Penelitian Siwook  & Daeyong terkait pengaruh Tax Treaty terhadap Foreign Direct Investment (FDI hereafter). Dimana membandingkan beberapa penelitian terdahulu dengan pengambilan sample data FDI untuk 78 negara periode 2007-2018.
FDI merupakan investasi langsung dari pihak luar (asing) kedalam Negeri, baik dilakukan secara personal atau oleh sebuah perusahaan. Dapat dikatakan FDI sebagai salah satu alat dalam sistem ekonomi global, namun investasinya tidak dilakukan melalui bursa saham namun secara langsung.
Pada dasarnya hasil penelitian terdahulu mengatakan bahwa Tax Treaty tidak memiliki impact positif terhadap FDI. Dikatakan skema tax treaty tidak efektif untuk meningkatkan investasi asing kedalam negeri bahkan secara gamblang dikatakan oleh Davis (2003) yang tercantum dalam penelian Siwook & Daeyong bahwa tax treaty tidak meningkatkan investasi asing sama sekali. Namun penelitian Neumayer (2007) menyatakan bahwa Tax Treaty memiliki pengaruh terhadap FDI pada negara-negara berkembang, walaupun hanya pada perusahaan-perusahaan level menengah. Beda lagi ketika Kumar dan Millimet (2018), menyatakan bahwa pengaruh tax treaty terhadap FDI dipengaruhi oleh aktivitas-aktivitas terkait treaty. Terakhir Siwook dan Daeyong menyatakan bahwa dengan sample data yang digunakan, ditemukan adanya pengaruh yang positif untuk negara-negara non OECD, dan tidak memiliki impact yang signifikan terhadap negara OECD, atau dapat dikatakan berpengaruh positif namun tidak signifikan.

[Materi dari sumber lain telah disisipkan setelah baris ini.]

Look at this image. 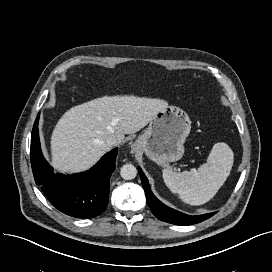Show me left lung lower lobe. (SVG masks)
I'll list each match as a JSON object with an SVG mask.
<instances>
[{
    "label": "left lung lower lobe",
    "instance_id": "0a47b994",
    "mask_svg": "<svg viewBox=\"0 0 272 272\" xmlns=\"http://www.w3.org/2000/svg\"><path fill=\"white\" fill-rule=\"evenodd\" d=\"M138 172L142 181V185L146 194L147 203L153 212V214L161 221L175 224V225H191L202 222L211 216L214 213L203 214L199 216H190L179 211H176L160 202L152 193L148 180L145 174L142 172L141 168H138Z\"/></svg>",
    "mask_w": 272,
    "mask_h": 272
}]
</instances>
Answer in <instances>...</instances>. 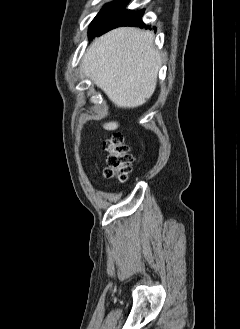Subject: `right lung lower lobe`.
Listing matches in <instances>:
<instances>
[{"label": "right lung lower lobe", "instance_id": "98d812e1", "mask_svg": "<svg viewBox=\"0 0 240 329\" xmlns=\"http://www.w3.org/2000/svg\"><path fill=\"white\" fill-rule=\"evenodd\" d=\"M129 0H122L103 20L101 25L95 31L93 36H100L107 31L119 27V26H140L147 29V27L142 22V16L144 10L134 12L131 10H126L125 6L128 4ZM92 36V37H93Z\"/></svg>", "mask_w": 240, "mask_h": 329}]
</instances>
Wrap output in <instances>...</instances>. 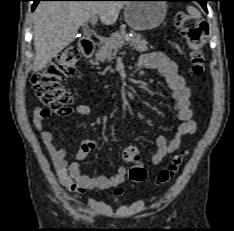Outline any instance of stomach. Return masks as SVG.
Segmentation results:
<instances>
[{
	"label": "stomach",
	"instance_id": "obj_1",
	"mask_svg": "<svg viewBox=\"0 0 234 231\" xmlns=\"http://www.w3.org/2000/svg\"><path fill=\"white\" fill-rule=\"evenodd\" d=\"M167 3L163 0H133L126 3L124 18L136 31L157 28L165 19Z\"/></svg>",
	"mask_w": 234,
	"mask_h": 231
}]
</instances>
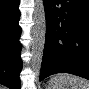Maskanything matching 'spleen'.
Returning a JSON list of instances; mask_svg holds the SVG:
<instances>
[{"mask_svg":"<svg viewBox=\"0 0 89 89\" xmlns=\"http://www.w3.org/2000/svg\"><path fill=\"white\" fill-rule=\"evenodd\" d=\"M50 89H89V81L75 75L60 73L49 80Z\"/></svg>","mask_w":89,"mask_h":89,"instance_id":"3e777b00","label":"spleen"}]
</instances>
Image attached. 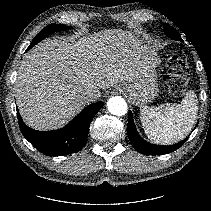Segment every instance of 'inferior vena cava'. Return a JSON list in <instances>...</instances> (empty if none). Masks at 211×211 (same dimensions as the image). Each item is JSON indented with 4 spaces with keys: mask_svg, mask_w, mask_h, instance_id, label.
<instances>
[{
    "mask_svg": "<svg viewBox=\"0 0 211 211\" xmlns=\"http://www.w3.org/2000/svg\"><path fill=\"white\" fill-rule=\"evenodd\" d=\"M99 98V94L96 93L95 91L93 90H88L84 93V100L87 102V103H90V102H95L97 101Z\"/></svg>",
    "mask_w": 211,
    "mask_h": 211,
    "instance_id": "obj_1",
    "label": "inferior vena cava"
}]
</instances>
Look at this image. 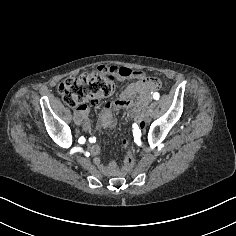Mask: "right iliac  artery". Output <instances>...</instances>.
Here are the masks:
<instances>
[{
	"mask_svg": "<svg viewBox=\"0 0 236 236\" xmlns=\"http://www.w3.org/2000/svg\"><path fill=\"white\" fill-rule=\"evenodd\" d=\"M85 138L82 136V137H80L79 138V140H78V142L80 143V144H84L85 143Z\"/></svg>",
	"mask_w": 236,
	"mask_h": 236,
	"instance_id": "82829eb1",
	"label": "right iliac artery"
}]
</instances>
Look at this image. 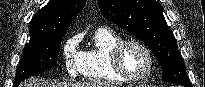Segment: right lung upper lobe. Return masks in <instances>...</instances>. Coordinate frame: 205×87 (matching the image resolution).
<instances>
[{"mask_svg":"<svg viewBox=\"0 0 205 87\" xmlns=\"http://www.w3.org/2000/svg\"><path fill=\"white\" fill-rule=\"evenodd\" d=\"M85 3L86 0H50L33 16L30 22V38L65 34Z\"/></svg>","mask_w":205,"mask_h":87,"instance_id":"right-lung-upper-lobe-1","label":"right lung upper lobe"}]
</instances>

Hal ini disebabkan oleh beberapa faktor yang menjadi pendukung penelitian. Tax Treaty antara negara berbeda-beda bentuk agreement-nya, sehingga hal ini menjadi salah satu penyebab perbedaan hasil penelitian. Kerangka perjanjian yang berbeda akan menghasilkan impact yang berbeda pula. Di Indonesia, Tax treaty mempengaruhi FDI walaupun hanya untuk beberapa kalangan saja.
Selain itu, praktik tax treaty mendistorsi aktivitas ekonomi global yang mengakibatkan tidak efisiennya pengalokasian sumber daya, dimana terlihat dari ketidakselarasan jumlah sumber aliran FDI dengan besaran PDB ekonomi suatu negara. Misalnya negara-negara sumber FDI ke negara-negara yang subtansi ekonominya tidak besar, alokasi sumber daya yang tidak efisien juga diperlihatkan dari konsentrasi nya penempatan harta tak berwujud di negara tertentu.
Kemudian disamping itu, fokus FDI adalah lasting interest (kepentingan abadi), dimana hubungan investor asing dan perusahaan terjadi dalam jangka panjang. Sehingga pengaruh tax treaty akan terlihat signifikan terhadap invenstasi jangka panjang. Bagi negara berkembang ini adalah salah satu efek positif bagi peningkatan negaranya dan berharap dengan adanya tax treaty akan mendorong meningkatnya FDI. Akan tetapi beberapa studi membuktikan bahwa jaringan tax treaty hanya dimanfaatkan untuk penghindaran pajak dan justru merugikan negara-negara mitra.
Ada beberapa faktor selain tax treaty untuk meningkatkan FDI di Indonesia khususnya. Misalnya PDBM (Produk Domestik Bruto Mitra), semakin besar ukuran ekonomi suatu negara  maka akan semakin besar pula peningkatan investasinya. Meningkatnya FDI tentu akan meningkatkan penerimaan negara disisi pajak, untuk itu salah satu cara lain untuk meningkatkan FDI adalah dengan penurunan tarif pajak terhadap penghasilan atas modal, misalnya Dividen, branch profit, capital gain. Hal ini akan berdampak positif terhadap FDI
Tujuan awal diberlakukan adanya tax treaty adalah untuk mencegah pemajakan ganda dengan cara membatasi hak pemajakan dari negara sumber atas penghasilan yang diperoleh di wilayah yurisdiksinya. Sehingga dengan adanya tax treaty dapat mencegah timbulnya efek negatif berupa distorsi dalam perdagangan internasional.
Sebaiknya tax treaties lebih berfokus terhadap mekanisme untuk meminilisasi terjadinya penggelapan pajak dari pada meningkatkan investasi asing (FDI), agar tidak menggerus penerimaan negara dari sisi pajak.